▶ _Brief_: The records below are to be set down again exactly, with the pictures left out.

▶ _Material provided_:
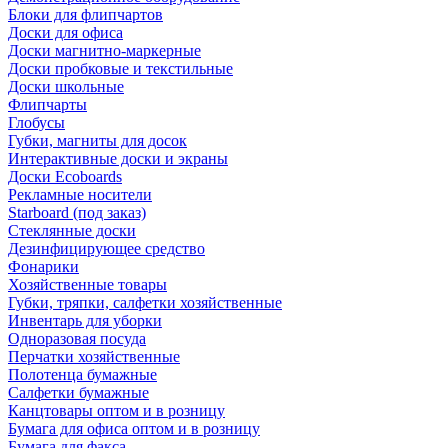
Блоки для флипчартов
Доски для офиса
Доски магнитно-маркерные
Доски пробковые и текстильные
Доски школьные
Флипчарты
Глобусы
Губки, магниты для досок
Интерактивные доски и экраны
Доски Ecoboards
Рекламные носители
Starboard (под заказ)
Стеклянные доски
Дезинфицирующее средство
Фонарики
Хозяйственные товары
Губки, тряпки, салфетки хозяйственные
Инвентарь для уборки
Одноразовая посуда
Перчатки хозяйственные
Полотенца бумажные
Салфетки бумажные
Канцтовары оптом и в розницу
Бумага для офиса оптом и в розницу
Бумага для факса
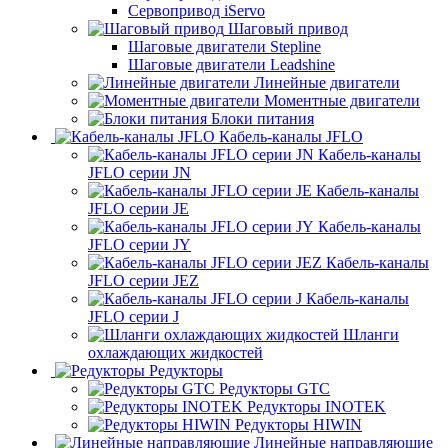
Сервопривод iServo
Шаговый привод
Шаговые двигатели Stepline
Шаговые двигатели Leadshine
Линейные двигатели
Моментные двигатели
Блоки питания
Кабель-каналы JFLO
Кабель-каналы
JFLO серии JN
Кабель-каналы
JFLO серии JE
Кабель-каналы
JFLO серии JY
Кабель-каналы
JFLO серии JEZ
Кабель-каналы
JFLO серии J
Шланги
охлаждающих жидкостей
Редукторы
Редукторы GTC
Редукторы INOTEK
Редукторы HIWIN
Линейные направляющие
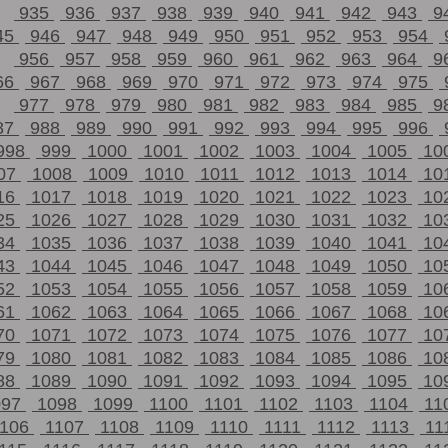
935
936
937
938
939
940
941
942
943
9
45
946
947
948
949
950
951
952
953
954
956
957
958
959
960
961
962
963
964
9
66
967
968
969
970
971
972
973
974
975
977
978
979
980
981
982
983
984
985
9
87
988
989
990
991
992
993
994
995
996
998
999
1000
1001
1002
1003
1004
1005
10
07
1008
1009
1010
1011
1012
1013
1014
10
16
1017
1018
1019
1020
1021
1022
1023
10
25
1026
1027
1028
1029
1030
1031
1032
10
34
1035
1036
1037
1038
1039
1040
1041
10
43
1044
1045
1046
1047
1048
1049
1050
10
52
1053
1054
1055
1056
1057
1058
1059
10
61
1062
1063
1064
1065
1066
1067
1068
10
70
1071
1072
1073
1074
1075
1076
1077
10
79
1080
1081
1082
1083
1084
1085
1086
10
88
1089
1090
1091
1092
1093
1094
1095
10
097
1098
1099
1100
1101
1102
1103
1104
11
1106
1107
1108
1109
1110
1111
1112
1113
11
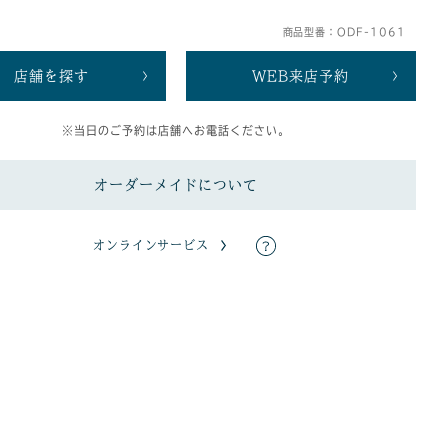
。
商品型番：ODF-1061
店舗を探す
WEB来店予約
※当日のご予約は店舗へお電話ください。
オーダーメイドについて
オンラインサービス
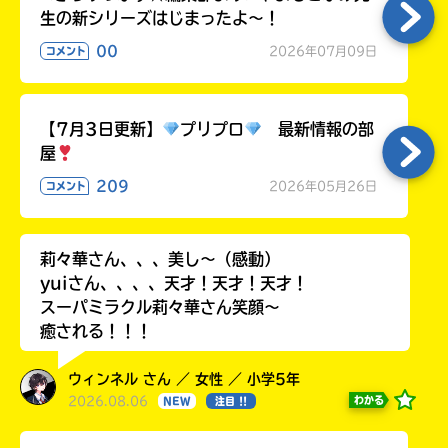
生の新シリーズはじまったよ～！
00
2026年07月09日
コメント
【7月3日更新】
プリプロ
最新情報の部
屋
209
2026年05月26日
コメント
莉々華さん、、、美し〜（感動）
yuiさん、、、、天才！天才！天才！
スーパミラクル莉々華さん笑顔〜
癒される！！！
ウィンネル さん ／ 女性 ／ 小学5年
2026.08.06
わかる
NEW
注目 !!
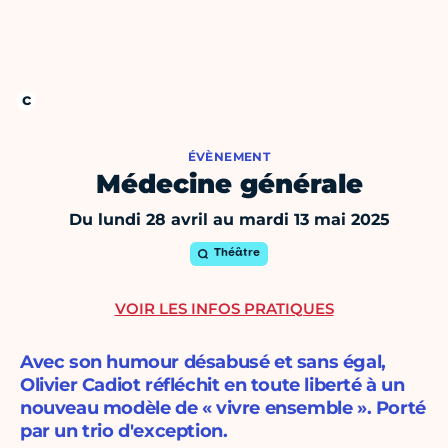
ÉVÈNEMENT
Médecine générale
Du lundi 28 avril au mardi 13 mai 2025
Théâtre
VOIR LES INFOS PRATIQUES
Avec son humour désabusé et sans égal,
Olivier Cadiot réfléchit en toute liberté à un
nouveau modèle de « vivre ensemble ». Porté
par un trio d'exception.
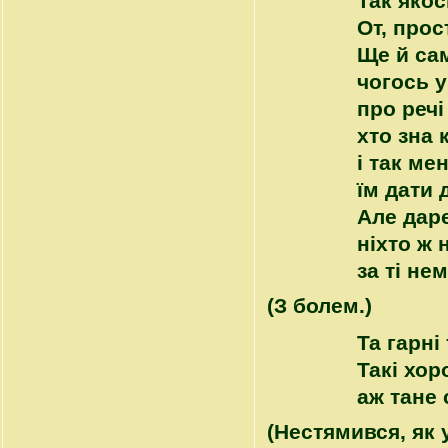
Так яко
От, прос
Ще й сам
чогось 
про речі 
хто зна к
і так ме
їм дати 
Але даре
ніхто ж 
за ті нем
(З болем.)
Та гарні 
Такі хор
аж тане 
(Нестямився, як 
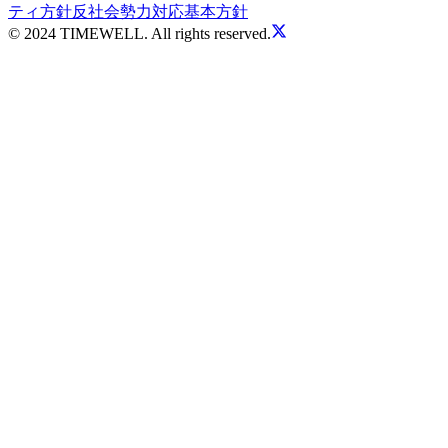
ティ方針
反社会勢力対応基本方針
© 2024 TIMEWELL. All rights reserved.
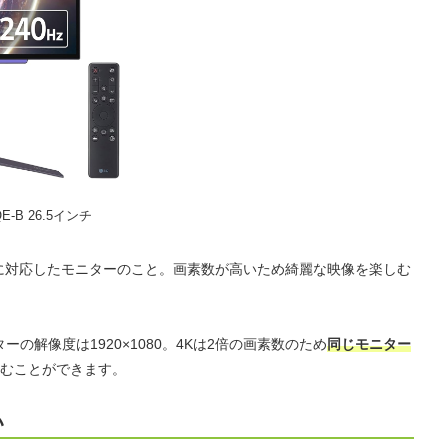
E-B 26.5インチ
60」に対応したモニターのこと。画素数が高いため綺麗な映像を楽しむ
の解像度は1920×1080。4Kは2倍の画素数のため
同じモニター
むことができます。
い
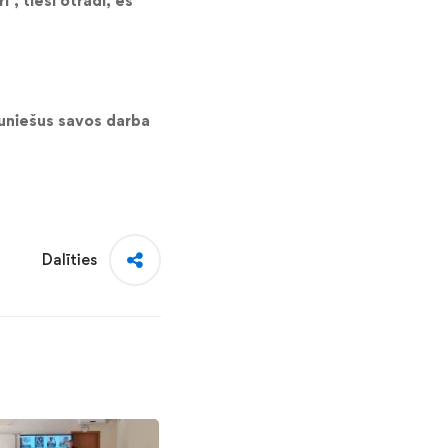
 , tieši otrādi, es
uniešus savos darba
Dalīties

▶ _Finished task_:
Блоки для флипчартов
Доски для офиса
Доски магнитно-маркерные
Доски пробковые и текстильные
Доски школьные
Флипчарты
Глобусы
Губки, магниты для досок
Интерактивные доски и экраны
Доски Ecoboards
Рекламные носители
Starboard (под заказ)
Стеклянные доски
Дезинфицирующее средство
Фонарики
Хозяйственные товары
Губки, тряпки, салфетки хозяйственные
Инвентарь для уборки
Одноразовая посуда
Перчатки хозяйственные
Полотенца бумажные
Салфетки бумажные
Канцтовары оптом и в розницу
Бумага для офиса оптом и в розницу
Бумага для факса
Сервопривод iServo
Шаговый привод
Шаговые двигатели Stepline
Шаговые двигатели Leadshine
Линейные двигатели
Моментные двигатели
Блоки питания
Кабель-каналы JFLO
Кабель-каналы
JFLO серии JN
Кабель-каналы
JFLO серии JE
Кабель-каналы
JFLO серии JY
Кабель-каналы
JFLO серии JEZ
Кабель-каналы
JFLO серии J
Шланги
охлаждающих жидкостей
Редукторы
Редукторы GTC
Редукторы INOTEK
Редукторы HIWIN
Линейные направляющие
935
936
937
938
939
940
941
942
943
9
45
946
947
948
949
950
951
952
953
954
956
957
958
959
960
961
962
963
964
9
66
967
968
969
970
971
972
973
974
975
977
978
979
980
981
982
983
984
985
9
87
988
989
990
991
992
993
994
995
996
998
999
1000
1001
1002
1003
1004
1005
10
07
1008
1009
1010
1011
1012
1013
1014
10
16
1017
1018
1019
1020
1021
1022
1023
10
25
1026
1027
1028
1029
1030
1031
1032
10
34
1035
1036
1037
1038
1039
1040
1041
10
43
1044
1045
1046
1047
1048
1049
1050
10
52
1053
1054
1055
1056
1057
1058
1059
10
61
1062
1063
1064
1065
1066
1067
1068
10
70
1071
1072
1073
1074
1075
1076
1077
10
79
1080
1081
1082
1083
1084
1085
1086
10
88
1089
1090
1091
1092
1093
1094
1095
10
097
1098
1099
1100
1101
1102
1103
1104
11
1106
1107
1108
1109
1110
1111
1112
1113
11
。
商品型番：ODF-1061
店舗を探す
WEB来店予約
※当日のご予約は店舗へお電話ください。
オーダーメイドについて
オンラインサービス
生の新シリーズはじまったよ～！
00
2026年07月09日
コメント
【7月3日更新】
プリプロ
最新情報の部
屋
209
2026年05月26日
コメント
莉々華さん、、、美し〜（感動）
yuiさん、、、、天才！天才！天才！
スーパミラクル莉々華さん笑顔〜
癒される！！！
ウィンネル さん ／ 女性 ／ 小学5年
2026.08.06
わかる
NEW
注目 !!
ÉVÈNEMENT
Médecine générale
Du lundi 28 avril au mardi 13 mai 2025
Théâtre
VOIR LES INFOS PRATIQUES
Avec son humour désabusé et sans égal,
Olivier Cadiot réfléchit en toute liberté à un
nouveau modèle de « vivre ensemble ». Porté
par un trio d'exception.
Так яко
От, прос
Ще й сам
чогось 
про речі 
хто зна к
і так ме
їм дати 
Але даре
ніхто ж 
за ті нем
(З болем.)
Та гарні 
Такі хор
аж тане 
(Нестямився, як 
ティ方針
反社会勢力対応基本方針
© 2024 TIMEWELL. All rights reserved.
E-B 26.5インチ
60」に対応したモニターのこと。画素数が高いため綺麗な映像を楽しむ
の解像度は1920×1080。4Kは2倍の画素数のため
同じモニター
むことができます。
い
 , tieši otrādi, es
uniešus savos darba
Dalīties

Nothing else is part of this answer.